**Materials provided**

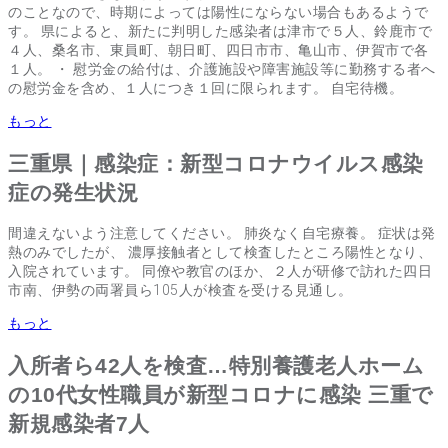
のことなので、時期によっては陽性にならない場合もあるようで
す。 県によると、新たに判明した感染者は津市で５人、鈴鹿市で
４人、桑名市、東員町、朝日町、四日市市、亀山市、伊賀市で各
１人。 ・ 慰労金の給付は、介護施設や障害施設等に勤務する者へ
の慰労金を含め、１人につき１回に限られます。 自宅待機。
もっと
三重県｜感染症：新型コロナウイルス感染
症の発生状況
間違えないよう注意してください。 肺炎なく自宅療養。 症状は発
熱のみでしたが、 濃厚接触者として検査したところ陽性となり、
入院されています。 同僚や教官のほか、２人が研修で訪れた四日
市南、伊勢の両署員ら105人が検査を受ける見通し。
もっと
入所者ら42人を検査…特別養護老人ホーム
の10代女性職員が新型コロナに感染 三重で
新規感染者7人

==

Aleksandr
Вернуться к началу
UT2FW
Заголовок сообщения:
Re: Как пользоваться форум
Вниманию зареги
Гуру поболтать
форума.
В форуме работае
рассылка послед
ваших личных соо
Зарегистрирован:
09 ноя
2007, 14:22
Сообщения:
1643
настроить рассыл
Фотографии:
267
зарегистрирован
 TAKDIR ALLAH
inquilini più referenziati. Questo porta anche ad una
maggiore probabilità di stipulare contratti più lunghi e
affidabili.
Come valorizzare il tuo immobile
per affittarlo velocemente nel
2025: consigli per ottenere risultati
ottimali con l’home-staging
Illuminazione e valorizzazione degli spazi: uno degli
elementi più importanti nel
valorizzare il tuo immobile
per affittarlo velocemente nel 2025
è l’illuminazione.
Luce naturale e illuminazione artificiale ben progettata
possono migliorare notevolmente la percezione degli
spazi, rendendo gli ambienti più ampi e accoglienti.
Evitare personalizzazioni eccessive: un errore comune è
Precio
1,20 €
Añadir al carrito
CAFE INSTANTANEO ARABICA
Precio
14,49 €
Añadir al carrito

**Exercise brief**
In the records above, each line with the string "velocemente" should be copied.

**Written reply**
per affittarlo velocemente nel
per affittarlo velocemente nel 2025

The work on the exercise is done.